Keith Broni: Around 2014, 2015, and 2016, we began to see businesses experiment with emoji in their messaging. It began with social posting, but it takes so many different forms today. Brands are tapping into emojis by and large to act as a visual hook, to differentiate their messages from all the other things that may be posted on a platform. And, of course, that ties into back-and-forth messaging platforms as well, where people are using emojis to clarify emotional intent, indicate that other people are being listened to, and create a sense of rapport.
Trends in business messaging
Liam Geraghty: That’s something Intercom found to be true in our report on emoji trends in business messaging. Karen Church, VP of research and data science, is one of the authors of the report. Hey Karen.
Karen Church: Hey, Liam.
Liam Geraghty: For this report, you looked at millions of conversations between software companies and their customers, right?
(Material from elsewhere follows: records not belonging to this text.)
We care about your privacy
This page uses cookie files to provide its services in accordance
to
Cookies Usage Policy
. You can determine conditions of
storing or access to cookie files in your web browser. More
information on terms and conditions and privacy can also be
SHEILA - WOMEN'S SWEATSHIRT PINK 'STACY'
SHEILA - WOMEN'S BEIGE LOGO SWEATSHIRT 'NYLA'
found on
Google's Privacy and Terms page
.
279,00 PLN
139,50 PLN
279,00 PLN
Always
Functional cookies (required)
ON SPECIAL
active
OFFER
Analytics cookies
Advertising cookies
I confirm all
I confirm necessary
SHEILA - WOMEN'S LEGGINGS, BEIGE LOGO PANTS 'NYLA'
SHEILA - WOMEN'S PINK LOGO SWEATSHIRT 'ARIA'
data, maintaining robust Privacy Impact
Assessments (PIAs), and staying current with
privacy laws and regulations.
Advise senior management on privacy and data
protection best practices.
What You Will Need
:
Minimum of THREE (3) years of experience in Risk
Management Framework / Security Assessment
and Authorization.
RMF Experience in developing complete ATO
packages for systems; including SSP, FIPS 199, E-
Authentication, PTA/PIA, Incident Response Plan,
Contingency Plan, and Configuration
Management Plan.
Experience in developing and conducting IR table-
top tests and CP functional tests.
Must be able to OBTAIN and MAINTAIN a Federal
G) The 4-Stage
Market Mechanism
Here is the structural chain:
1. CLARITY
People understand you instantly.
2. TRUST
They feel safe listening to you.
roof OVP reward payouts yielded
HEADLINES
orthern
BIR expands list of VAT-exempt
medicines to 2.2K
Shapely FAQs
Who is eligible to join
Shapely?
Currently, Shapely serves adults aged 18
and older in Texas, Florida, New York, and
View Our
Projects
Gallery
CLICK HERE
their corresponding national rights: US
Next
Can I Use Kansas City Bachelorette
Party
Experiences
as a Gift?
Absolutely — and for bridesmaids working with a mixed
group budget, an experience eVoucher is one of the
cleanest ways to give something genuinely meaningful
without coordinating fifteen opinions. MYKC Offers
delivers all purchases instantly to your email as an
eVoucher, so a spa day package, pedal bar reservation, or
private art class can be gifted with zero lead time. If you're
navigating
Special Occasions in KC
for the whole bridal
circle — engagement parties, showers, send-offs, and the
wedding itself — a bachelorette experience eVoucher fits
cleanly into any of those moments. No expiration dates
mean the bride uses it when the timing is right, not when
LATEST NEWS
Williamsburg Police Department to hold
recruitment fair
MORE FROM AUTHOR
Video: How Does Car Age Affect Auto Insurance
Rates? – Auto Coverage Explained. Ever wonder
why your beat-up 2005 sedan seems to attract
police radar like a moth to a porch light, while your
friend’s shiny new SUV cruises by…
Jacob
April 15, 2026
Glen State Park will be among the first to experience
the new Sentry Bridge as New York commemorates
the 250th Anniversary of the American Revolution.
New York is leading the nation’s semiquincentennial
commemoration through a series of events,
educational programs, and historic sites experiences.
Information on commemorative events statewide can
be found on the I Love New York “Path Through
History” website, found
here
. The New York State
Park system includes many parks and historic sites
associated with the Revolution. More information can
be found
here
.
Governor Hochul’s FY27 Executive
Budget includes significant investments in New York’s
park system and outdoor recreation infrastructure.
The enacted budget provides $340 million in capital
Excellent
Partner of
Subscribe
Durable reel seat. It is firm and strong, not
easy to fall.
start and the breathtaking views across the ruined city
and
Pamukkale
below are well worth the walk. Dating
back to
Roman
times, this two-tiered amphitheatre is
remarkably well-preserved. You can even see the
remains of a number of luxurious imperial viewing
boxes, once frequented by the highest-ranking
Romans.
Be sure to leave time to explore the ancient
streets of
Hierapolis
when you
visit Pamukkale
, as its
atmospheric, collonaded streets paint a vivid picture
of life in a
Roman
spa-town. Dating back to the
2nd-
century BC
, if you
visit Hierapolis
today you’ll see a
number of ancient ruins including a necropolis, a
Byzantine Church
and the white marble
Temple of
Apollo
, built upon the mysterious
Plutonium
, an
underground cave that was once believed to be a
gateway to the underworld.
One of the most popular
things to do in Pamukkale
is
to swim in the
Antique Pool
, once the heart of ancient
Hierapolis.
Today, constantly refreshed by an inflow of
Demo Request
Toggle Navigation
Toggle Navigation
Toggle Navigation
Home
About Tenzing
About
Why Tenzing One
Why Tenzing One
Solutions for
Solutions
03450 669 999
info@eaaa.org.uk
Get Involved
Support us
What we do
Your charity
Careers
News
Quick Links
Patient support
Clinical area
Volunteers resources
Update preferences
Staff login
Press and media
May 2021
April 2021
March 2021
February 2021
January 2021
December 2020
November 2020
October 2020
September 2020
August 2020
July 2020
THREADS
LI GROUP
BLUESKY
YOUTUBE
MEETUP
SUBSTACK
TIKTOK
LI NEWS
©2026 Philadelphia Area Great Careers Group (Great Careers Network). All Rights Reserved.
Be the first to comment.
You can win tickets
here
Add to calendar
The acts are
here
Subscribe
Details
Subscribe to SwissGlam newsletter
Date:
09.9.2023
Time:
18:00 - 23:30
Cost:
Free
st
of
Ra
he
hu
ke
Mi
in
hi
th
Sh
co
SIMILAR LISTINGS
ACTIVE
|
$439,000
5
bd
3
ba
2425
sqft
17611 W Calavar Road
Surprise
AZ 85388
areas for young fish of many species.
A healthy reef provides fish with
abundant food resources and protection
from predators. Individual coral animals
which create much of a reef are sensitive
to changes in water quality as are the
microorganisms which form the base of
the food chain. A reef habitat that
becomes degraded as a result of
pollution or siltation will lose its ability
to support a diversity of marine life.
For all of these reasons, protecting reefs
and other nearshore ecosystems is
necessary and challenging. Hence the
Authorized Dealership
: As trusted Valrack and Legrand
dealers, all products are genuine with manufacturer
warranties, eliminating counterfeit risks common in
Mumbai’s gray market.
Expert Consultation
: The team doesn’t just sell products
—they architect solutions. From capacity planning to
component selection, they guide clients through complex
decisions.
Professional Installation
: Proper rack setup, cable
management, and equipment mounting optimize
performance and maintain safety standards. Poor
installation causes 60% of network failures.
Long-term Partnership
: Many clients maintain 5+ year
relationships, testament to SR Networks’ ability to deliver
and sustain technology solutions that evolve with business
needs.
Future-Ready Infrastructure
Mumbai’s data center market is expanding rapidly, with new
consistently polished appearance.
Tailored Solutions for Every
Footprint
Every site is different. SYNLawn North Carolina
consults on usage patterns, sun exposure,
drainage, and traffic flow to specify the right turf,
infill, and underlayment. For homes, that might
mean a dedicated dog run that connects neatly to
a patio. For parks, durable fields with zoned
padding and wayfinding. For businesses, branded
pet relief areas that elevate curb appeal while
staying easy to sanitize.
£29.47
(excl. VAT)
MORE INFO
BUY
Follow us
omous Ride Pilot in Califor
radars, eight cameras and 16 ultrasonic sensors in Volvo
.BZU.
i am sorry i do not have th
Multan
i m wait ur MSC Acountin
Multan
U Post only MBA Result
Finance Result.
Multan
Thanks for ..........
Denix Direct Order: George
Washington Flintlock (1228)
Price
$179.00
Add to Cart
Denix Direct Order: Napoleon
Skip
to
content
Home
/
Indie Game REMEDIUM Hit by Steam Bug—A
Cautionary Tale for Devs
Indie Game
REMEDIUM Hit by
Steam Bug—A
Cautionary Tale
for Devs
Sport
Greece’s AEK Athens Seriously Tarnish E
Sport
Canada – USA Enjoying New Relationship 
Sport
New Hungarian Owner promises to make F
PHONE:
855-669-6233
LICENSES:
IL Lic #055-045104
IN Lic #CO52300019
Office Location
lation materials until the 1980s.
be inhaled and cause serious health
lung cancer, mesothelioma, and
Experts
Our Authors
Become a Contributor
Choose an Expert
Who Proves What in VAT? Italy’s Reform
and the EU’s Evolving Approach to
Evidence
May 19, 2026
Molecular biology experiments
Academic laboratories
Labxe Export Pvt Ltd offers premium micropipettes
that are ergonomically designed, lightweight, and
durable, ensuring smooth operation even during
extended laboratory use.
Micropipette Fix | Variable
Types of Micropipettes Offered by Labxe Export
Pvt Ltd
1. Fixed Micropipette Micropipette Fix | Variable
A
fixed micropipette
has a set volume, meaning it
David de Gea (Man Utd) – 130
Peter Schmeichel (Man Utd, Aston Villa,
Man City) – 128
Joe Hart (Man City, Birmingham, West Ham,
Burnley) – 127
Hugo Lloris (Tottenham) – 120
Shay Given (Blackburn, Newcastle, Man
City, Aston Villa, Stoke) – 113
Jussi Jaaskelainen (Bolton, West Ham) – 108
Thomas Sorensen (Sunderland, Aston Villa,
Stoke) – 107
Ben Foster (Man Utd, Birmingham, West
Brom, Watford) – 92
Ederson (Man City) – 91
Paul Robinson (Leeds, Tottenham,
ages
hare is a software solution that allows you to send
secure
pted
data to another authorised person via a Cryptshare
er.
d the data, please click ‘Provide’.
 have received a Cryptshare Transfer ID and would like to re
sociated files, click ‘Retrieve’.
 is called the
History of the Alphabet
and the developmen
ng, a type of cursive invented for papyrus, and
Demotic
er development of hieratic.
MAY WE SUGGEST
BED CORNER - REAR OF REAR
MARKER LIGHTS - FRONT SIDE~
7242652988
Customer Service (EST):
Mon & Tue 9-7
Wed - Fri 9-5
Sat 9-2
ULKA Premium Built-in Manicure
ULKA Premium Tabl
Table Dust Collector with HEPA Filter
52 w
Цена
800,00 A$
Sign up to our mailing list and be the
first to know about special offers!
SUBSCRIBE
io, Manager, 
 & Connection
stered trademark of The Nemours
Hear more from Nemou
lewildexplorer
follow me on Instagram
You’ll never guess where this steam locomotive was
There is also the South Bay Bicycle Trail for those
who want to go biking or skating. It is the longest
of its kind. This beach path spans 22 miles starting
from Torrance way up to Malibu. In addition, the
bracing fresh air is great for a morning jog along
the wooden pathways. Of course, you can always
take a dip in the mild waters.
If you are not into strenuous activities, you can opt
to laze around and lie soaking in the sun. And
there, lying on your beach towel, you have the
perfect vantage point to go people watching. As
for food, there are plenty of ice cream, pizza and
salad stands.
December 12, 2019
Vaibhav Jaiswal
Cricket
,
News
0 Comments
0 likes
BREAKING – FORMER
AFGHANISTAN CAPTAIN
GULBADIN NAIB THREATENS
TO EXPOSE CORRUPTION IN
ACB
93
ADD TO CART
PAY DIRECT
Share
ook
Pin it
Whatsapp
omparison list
Karen Church: Yeah. I think we analyzed a sample of about 2 million anonymized conversations between our customers, businesses, and their end users.
“We compared reply rates of business messages with and without emojis, and we found that those with an emoji were four times more likely to elicit a response from a consumer”
Liam Geraghty: For the report, you looked at emoji trends from 2015 to 2016. What was the number one most frequently used emoji for those two years?
Karen Church: In 2015, it was the party popper emoji, and in 2016, it was the grinning face emoji.
Liam Geraghty: I know it’s easy to dismiss emoji as just being fun and games, but you found they can actually be valuable and highly effective for businesses trying to engage customers.
Karen Church: We did indeed. We compared reply rates of business messages with and without emojis, and we found that those with an emoji were four times more likely to elicit a response from a consumer.
Liam Geraghty: That is quite high.
Karen Church: It is indeed. To me, it reflects the fact that emojis simply help us express ourselves a bit more. They help elicit voice and tone; they help convey a bit of our personality; they add richness to online conversations, and I think businesses are catching on that that’s a great way to engage with their customers.
“Emoji isn’t a fad – it’s a real way of adding expression and personality”
Liam Geraghty: What was the key takeaway from the report?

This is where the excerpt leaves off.